▶ Document structure recognition data:
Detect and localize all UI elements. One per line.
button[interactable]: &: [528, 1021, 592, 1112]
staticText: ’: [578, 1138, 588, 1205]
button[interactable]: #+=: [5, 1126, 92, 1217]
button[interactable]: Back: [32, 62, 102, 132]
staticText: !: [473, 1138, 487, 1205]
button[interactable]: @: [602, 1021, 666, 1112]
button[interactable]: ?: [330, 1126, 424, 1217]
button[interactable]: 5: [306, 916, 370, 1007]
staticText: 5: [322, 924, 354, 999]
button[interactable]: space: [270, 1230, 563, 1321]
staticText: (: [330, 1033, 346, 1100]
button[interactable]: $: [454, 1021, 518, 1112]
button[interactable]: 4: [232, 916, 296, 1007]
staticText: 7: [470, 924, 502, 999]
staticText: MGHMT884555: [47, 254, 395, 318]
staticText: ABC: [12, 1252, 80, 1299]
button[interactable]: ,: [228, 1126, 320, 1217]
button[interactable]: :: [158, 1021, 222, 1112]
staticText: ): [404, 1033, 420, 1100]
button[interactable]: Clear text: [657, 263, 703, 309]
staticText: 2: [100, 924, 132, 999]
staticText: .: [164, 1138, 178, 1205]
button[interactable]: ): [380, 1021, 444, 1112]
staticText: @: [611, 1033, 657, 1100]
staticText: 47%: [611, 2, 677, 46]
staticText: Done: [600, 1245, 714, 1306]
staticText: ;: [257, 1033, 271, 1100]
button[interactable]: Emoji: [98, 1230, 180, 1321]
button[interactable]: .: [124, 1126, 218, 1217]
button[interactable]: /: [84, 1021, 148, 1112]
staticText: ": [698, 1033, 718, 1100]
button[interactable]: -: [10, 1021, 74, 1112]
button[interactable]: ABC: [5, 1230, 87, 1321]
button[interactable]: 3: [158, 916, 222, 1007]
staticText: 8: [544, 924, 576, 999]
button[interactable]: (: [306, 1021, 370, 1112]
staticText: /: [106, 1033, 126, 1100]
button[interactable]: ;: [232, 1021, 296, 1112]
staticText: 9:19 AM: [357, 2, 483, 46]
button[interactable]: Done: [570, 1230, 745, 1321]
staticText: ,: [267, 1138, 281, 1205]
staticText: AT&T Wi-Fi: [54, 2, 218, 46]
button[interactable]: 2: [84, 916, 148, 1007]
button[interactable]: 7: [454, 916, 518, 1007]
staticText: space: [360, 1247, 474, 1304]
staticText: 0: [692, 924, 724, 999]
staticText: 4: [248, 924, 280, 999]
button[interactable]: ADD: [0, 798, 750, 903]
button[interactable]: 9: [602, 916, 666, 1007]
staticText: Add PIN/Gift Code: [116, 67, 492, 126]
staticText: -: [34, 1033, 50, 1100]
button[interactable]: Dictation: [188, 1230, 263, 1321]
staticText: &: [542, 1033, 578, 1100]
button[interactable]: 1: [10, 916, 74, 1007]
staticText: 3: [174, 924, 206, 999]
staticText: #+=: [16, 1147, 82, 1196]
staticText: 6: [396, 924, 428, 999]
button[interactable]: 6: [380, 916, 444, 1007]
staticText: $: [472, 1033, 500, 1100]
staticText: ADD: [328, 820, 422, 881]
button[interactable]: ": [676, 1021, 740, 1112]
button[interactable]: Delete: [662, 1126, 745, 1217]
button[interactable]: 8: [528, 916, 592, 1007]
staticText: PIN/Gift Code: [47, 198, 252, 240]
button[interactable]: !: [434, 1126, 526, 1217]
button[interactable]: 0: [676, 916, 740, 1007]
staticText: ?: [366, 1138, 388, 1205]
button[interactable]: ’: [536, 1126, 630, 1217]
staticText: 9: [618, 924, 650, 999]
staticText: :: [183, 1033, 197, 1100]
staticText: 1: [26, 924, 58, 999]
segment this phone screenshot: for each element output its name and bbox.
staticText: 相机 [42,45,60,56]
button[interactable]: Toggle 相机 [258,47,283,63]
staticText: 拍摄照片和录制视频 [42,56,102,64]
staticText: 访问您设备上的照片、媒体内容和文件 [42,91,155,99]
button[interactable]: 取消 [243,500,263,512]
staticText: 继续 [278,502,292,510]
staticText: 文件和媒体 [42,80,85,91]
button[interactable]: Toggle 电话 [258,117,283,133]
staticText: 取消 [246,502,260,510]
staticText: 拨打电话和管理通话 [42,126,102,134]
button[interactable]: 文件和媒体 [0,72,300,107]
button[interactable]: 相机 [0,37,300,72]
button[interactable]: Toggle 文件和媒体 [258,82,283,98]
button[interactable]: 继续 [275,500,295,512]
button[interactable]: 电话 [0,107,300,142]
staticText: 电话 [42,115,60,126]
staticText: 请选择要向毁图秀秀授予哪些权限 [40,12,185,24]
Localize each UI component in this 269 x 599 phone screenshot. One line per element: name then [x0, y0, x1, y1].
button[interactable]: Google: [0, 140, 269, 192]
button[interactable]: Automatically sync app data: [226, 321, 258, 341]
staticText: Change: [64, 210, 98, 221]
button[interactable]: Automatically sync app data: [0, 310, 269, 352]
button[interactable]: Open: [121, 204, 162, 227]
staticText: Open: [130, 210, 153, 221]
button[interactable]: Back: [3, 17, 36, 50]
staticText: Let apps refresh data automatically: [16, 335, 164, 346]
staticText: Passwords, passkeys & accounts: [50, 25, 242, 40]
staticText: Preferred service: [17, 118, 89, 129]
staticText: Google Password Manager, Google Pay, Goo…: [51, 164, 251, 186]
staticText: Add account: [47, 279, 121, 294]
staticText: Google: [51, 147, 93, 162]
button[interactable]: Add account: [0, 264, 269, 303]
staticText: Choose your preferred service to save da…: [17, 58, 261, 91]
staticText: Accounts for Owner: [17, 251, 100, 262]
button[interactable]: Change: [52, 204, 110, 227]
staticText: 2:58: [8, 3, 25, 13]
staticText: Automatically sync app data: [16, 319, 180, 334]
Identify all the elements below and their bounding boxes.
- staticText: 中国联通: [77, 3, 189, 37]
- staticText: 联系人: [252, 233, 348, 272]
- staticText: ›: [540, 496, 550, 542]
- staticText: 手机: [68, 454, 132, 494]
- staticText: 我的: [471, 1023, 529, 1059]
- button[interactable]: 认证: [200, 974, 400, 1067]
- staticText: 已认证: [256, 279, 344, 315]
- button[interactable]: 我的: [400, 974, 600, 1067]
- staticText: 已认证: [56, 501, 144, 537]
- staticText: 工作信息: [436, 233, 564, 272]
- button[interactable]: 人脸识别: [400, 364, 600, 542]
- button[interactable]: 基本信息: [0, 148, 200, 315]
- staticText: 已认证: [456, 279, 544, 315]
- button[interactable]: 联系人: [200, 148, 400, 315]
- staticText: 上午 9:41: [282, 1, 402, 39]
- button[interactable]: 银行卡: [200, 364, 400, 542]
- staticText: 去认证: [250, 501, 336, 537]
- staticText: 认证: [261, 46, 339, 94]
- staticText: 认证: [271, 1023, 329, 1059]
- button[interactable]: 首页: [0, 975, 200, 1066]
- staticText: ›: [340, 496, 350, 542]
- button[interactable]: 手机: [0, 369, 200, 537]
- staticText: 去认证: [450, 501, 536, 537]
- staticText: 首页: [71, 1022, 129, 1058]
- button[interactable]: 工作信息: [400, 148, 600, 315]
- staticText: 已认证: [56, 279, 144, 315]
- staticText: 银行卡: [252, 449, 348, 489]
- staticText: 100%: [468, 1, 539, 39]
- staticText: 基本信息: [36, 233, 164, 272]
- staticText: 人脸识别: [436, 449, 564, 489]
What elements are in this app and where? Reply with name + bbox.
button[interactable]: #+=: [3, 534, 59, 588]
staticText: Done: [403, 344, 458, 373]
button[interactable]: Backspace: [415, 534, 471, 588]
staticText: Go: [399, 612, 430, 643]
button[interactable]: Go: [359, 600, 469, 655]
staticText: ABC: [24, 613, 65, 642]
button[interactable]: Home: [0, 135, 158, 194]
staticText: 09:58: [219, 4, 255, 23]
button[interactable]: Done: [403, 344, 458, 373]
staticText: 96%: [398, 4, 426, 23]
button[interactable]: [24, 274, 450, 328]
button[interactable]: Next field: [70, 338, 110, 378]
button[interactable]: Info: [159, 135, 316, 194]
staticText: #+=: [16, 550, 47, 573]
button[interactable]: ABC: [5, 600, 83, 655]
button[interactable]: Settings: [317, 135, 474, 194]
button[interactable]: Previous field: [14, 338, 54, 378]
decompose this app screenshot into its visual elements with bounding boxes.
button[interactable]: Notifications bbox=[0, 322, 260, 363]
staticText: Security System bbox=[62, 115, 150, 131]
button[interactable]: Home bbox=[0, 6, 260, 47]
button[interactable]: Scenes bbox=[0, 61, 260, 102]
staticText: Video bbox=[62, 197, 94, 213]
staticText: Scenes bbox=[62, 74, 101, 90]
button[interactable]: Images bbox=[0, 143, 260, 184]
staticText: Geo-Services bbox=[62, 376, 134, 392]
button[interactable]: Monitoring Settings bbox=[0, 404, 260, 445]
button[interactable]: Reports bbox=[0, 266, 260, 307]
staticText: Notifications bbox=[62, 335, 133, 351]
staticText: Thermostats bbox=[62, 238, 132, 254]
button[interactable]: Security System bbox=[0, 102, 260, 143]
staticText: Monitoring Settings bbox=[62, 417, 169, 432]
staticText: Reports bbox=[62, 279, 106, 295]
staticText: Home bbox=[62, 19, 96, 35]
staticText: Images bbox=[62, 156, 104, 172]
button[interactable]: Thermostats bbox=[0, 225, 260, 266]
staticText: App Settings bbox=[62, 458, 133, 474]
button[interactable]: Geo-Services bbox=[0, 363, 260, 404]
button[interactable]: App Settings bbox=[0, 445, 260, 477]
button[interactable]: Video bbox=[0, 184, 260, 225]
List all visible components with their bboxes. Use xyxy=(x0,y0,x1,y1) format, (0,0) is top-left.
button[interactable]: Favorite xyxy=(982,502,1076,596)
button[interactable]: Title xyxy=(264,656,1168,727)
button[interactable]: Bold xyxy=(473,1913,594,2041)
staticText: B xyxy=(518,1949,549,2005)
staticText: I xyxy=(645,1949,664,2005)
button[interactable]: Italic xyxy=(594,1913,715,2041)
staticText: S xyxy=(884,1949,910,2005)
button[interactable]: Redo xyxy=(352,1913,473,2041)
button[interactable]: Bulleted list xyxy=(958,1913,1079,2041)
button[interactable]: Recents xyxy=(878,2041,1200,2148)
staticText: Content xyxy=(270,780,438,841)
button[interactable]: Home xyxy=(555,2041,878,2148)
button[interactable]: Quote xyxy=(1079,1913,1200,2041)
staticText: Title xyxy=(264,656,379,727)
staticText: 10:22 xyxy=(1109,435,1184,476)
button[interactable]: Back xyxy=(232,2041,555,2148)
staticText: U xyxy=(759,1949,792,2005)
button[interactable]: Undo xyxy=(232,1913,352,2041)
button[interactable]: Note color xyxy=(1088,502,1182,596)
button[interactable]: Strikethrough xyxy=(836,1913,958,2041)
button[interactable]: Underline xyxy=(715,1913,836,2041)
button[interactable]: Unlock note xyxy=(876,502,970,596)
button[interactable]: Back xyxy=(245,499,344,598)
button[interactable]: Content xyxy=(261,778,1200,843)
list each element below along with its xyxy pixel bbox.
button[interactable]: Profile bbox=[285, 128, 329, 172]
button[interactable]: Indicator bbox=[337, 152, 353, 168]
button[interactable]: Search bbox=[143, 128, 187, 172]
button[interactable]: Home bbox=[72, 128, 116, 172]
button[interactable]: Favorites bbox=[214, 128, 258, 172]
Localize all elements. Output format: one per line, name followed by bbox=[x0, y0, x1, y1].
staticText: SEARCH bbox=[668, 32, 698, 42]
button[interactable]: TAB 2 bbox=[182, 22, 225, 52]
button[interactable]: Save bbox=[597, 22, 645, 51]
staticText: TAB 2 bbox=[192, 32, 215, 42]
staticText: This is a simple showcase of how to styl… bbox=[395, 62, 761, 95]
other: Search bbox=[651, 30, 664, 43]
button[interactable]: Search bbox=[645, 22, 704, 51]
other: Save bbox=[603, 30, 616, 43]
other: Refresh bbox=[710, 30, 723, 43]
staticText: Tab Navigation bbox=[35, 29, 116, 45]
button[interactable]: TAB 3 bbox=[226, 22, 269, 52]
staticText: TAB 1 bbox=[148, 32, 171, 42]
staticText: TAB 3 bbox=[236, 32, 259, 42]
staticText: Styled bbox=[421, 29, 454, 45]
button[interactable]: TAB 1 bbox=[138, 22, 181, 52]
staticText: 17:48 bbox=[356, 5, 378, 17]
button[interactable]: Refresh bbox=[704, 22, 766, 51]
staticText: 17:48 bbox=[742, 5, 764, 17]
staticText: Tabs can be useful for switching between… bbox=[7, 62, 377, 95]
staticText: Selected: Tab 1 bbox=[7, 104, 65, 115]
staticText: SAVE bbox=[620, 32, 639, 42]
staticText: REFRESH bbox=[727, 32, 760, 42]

▶ Task: Only the number is wanted: how many lines in the preceding entries hold the string "with"?

▶ Result below: 4